Chair of the Communist Party of Austria
- In office March 2006 – June 2021 Co-leading with Melina Klaus (2006–2012)
- Preceded by: Walter Baier
- Succeeded by: Günther Hopfgartner

Personal details
- Born: Štefan Miroslav Messner 16 December 1948 (age 77) Slovenj Gradec, PR Slovenia, Yugoslavia
- Party: Communist (KPÖ)
- Alma mater: University of Vienna

= Mirko Messner =

Austrian communist politician

Štefan Miroslav "Mirko" Messner (born 16 December 1948) is an Austrian, Carinthian Slovene slavicist and communist politician, who led the Communist Party of Austria (KPÖ) from February 2006 to June 2021.

==Life==
After graduating from high school, Messner studied Slavic studies and German studies at the University of Vienna, where he received his doctorate in 1977.

As a teenager, he was politically active in the Verband Sozialistischer Mittelschüler (Association of Socialist Middle Schoolers) in Carinthia. After its dissolution in 1973, Messner joined the KPÖ-led Communist Student Union within the Austrian Students' Association. During his studies he became involved in the Slovene Students' Association (Koroška dijaška zveza) and created the Slovenian student newspaper Kladivo, which was published until 1989. When he could not assert his view of nationality policy on the question of Slovenian minority in the party, Messner resigned from all party offices, including membership of the central committee, and quit his job as an employee of the party in 1987.

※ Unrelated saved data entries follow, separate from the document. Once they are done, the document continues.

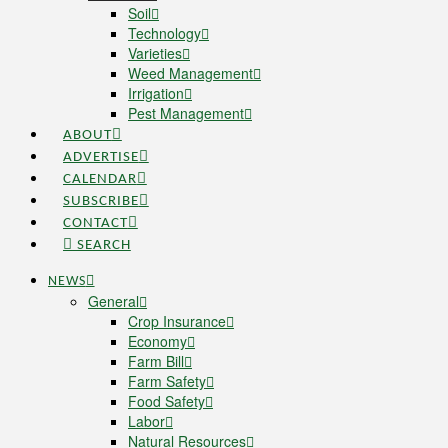
Soil
Technology
Varieties
Weed Management
Irrigation
Pest Management
ABOUT
ADVERTISE
CALENDAR
SUBSCRIBE
CONTACT
SEARCH
NEWS
General
Crop Insurance
Economy
Farm Bill
Farm Safety
Food Safety
Labor
Natural Resources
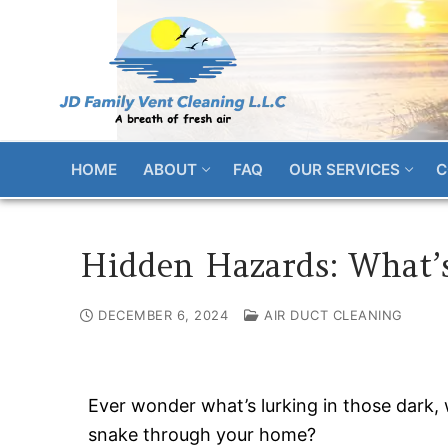
Skip
to
content
HOME
ABOUT
FAQ
OUR SERVICES
C
Hidden Hazards: What’s
DECEMBER 6, 2024
AIR DUCT CLEANING
Ever wonder what’s lurking in those dark, 
snake through your home?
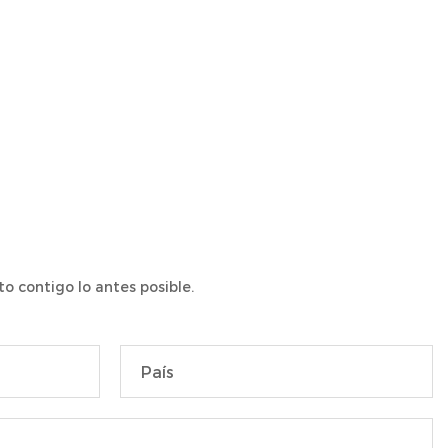
o contigo lo antes posible.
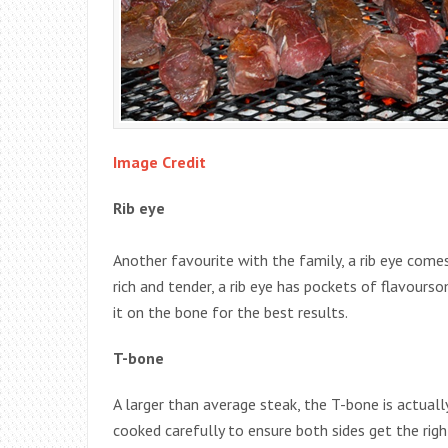
Image Credit
Rib eye
Another favourite with the family, a rib eye comes
rich and tender, a rib eye has pockets of flavourso
it on the bone for the best results.
T-bone
A larger than average steak, the T-bone is actually
cooked carefully to ensure both sides get the rig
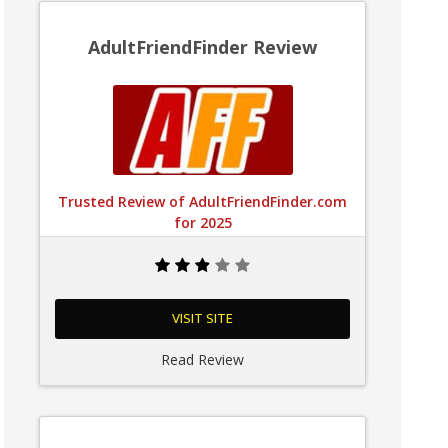
AdultFriendFinder Review
Trusted Review of AdultFriendFinder.com
for 2025
VISIT SITE
Read Review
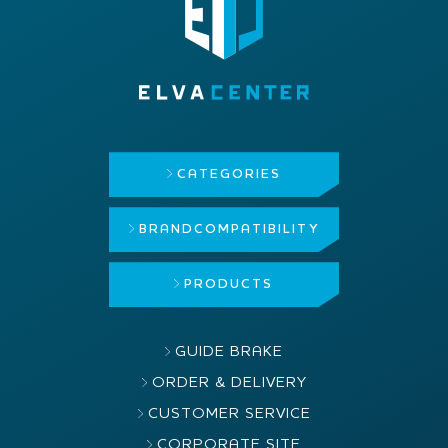
CATEGORIES
BRAND
COMPATIBILITY
PRODUCTS
GUIDE BRAKE
ORDER & DELIVERY
CUSTOMER SERVICE
CORPORATE SITE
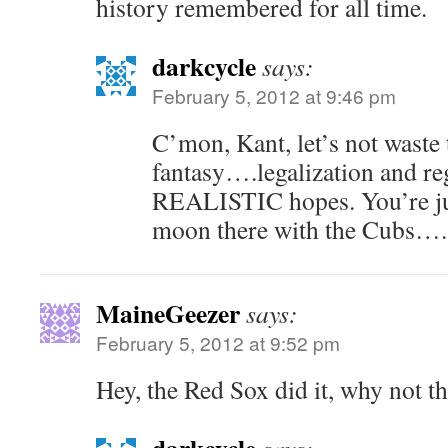
history remembered for all time.
darkcycle
says:
February 5, 2012 at 9:46 pm
C’mon, Kant, let’s not waste
fantasy….legalization and re
REALISTIC hopes. You’re jus
moon there with the Cubs….
MaineGeezer
says:
February 5, 2012 at 9:52 pm
Hey, the Red Sox did it, why not t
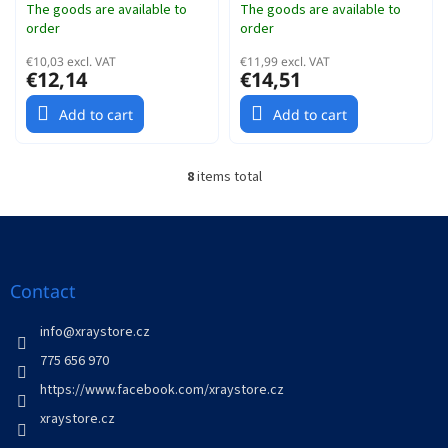
The goods are available to
The goods are available to
order
order
€10,03 excl. VAT
€11,99 excl. VAT
€12,14
€14,51
Add to cart
Add to cart
8
items total
L
i
s
F
t
o
i
o
n
t
Contact
g
e
c
r
info
@
xraystore.cz
o
n
775 656 970
t
https://www.facebook.com/xraystore.cz
r
o
xraystore.cz
l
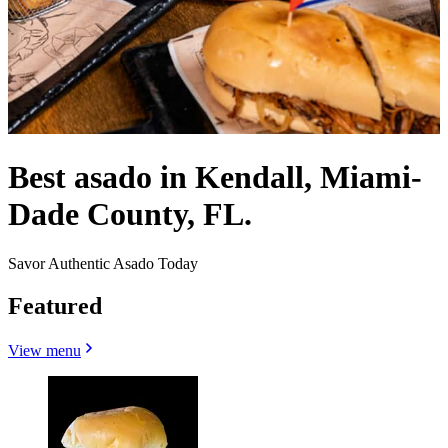
Best asado in Kendall, Miami-
Dade County, FL.
Savor Authentic Asado Today
Featured
View menu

After the KPÖ held the Grazer Erneuerungsparteitag (Party Congress for Renewal in Graz) in 2005, Messner was initially active in the reconstitution of the KPÖ in Klagenfurt and was finally elected as the party's minority spokesman and a member of its federal executive board in February 2006. In March of the same year, Messner was also elected Federal Spokesperson for the party together with Melina Klaus. Messner has been the leading candidate for his party in all four Austrian National Council elections since 2006.

From 2009 to 2016 he was also editor of the party newspaper Volksstimme, which appears as a monthly magazine. Messner was the sole federal spokesman for the KPÖ from 2012 to 2021.